Simply put, Open-Source Intelligence (OSINT) is the process of gathering information from public resources, either online or offline. OSINT is a methodology. It is a crucial skill for security researchers. The “Open-Source” nomenclature refers to any information that is public in nature and accessible by everyone, while “intelligence” refers to analyzing the gathered information to build a profile of a particular target.
What’s more, OSINT means there are no restrictions on how or where you have collected data from. Therefore, OSINT can be performed legally by anyone since all the information collected has been publicly released. As a methodology, OSINT has gained momentum in a whole host of scenarios.

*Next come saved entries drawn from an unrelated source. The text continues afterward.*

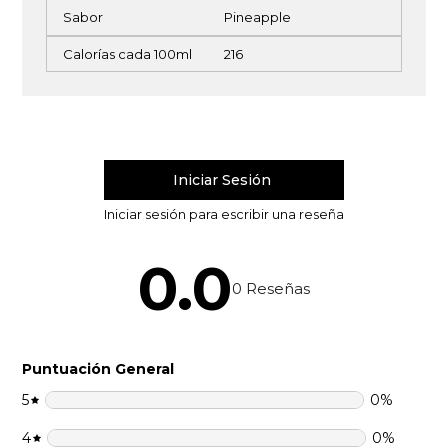
Sabor
Pineapple
Calorías cada 100ml
216
0.0
0
Reseñas
Puntuación General
5
0
%
4
0
%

In the business world, OSINT is a great technique and popular way for security professionals to protect their organization and their clients’ assets. However, cyber criminals can exploit anything posted online as nothing is 100 percent secure. Once you post data online, you no longer have control over it. It is imperative to remember that the internet never forgets.
The Purpose of OSINT
In really understanding the applications of OSINT, we must start with its purpose. We’ve established that OSINT is a highly effective means for gathering information. It is used frequently in the cybersecurity community to collect information passively, without any interaction with the target, to identify (sensitive) information. This information could be abused by hackers to attack organizational assets. To prevent this from happening, security professionals are assigned by governments and organizations to do an OSINT sweep to identify any exposed data that could somehow be leaked.
By using OSINT techniques, professionals can gather domain information, IP addresses, breached credentials, public business records, public documents, public exploits, research papers, and other information about various individuals and entities.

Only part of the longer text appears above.